Why is it that despite flu vaccines and OTC medicines, most people still become sick during “sick seasons”? One reason may be as simple as fresh-air deficiency. See the data for yourself.

Common wisdom has it that staying indoors, where it’s warm and toasty, is easier on your immune system than being outside in the cold. Problem is, being inside puts you in close constant contact with other people — and their germs.

Adding insult to injury, you’re already more vulnerable to illness now: Winter air is dry, whether you’re indoors or out, so it pulls moisture from cough and sneeze droplets. That makes the drops lighter, so they — and the cold and flu viruses inside them — can hang around in the air longer. The arid air also dries out your nasal passages, creating cracks that viruses are all too happy to invade.
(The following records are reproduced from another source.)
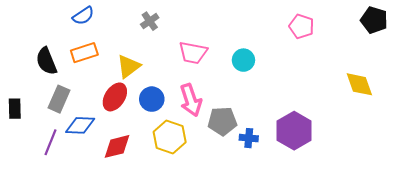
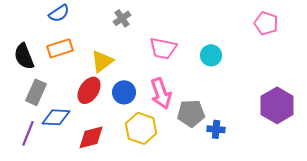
purple hexagon: (294, 131) -> (277, 105), moved

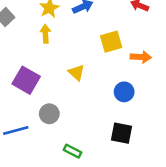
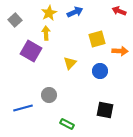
yellow triangle: (76, 72) -> (70, 63), turned 32
purple square: (26, 80) -> (31, 51), moved
blue circle: (124, 92) -> (100, 71), moved

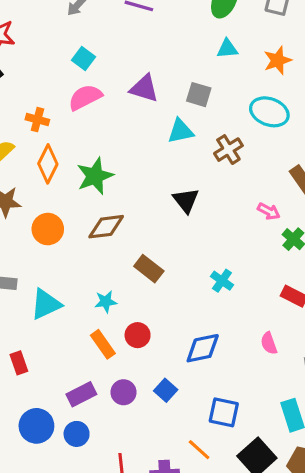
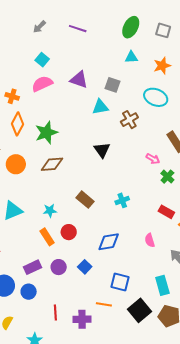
brown rectangle: (149, 269) -> (85, 200), moved
cyan cross: (222, 281) -> (122, 200), turned 32
orange line: (199, 450) -> (104, 304), turned -35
Not only does escaping into the fresh air give you a break from all those germs circulating inside, but going for a stroll can actually boost your immunity: A 2010 Appalachian State University study showed that people who walked briskly for 30 to 45 minutes a day five days a week during the winter had fewer illnesses than their sedentary counterparts.

“Exercise leads to an increase in natural killer cells, neutrophils, and monocytes, which ultimately increases immune function,” says Ather Ali, N.D., M.P.H., assistant director of Complementary/Alternative Medicine Research at the Yale-Griffin Prevention Research Center.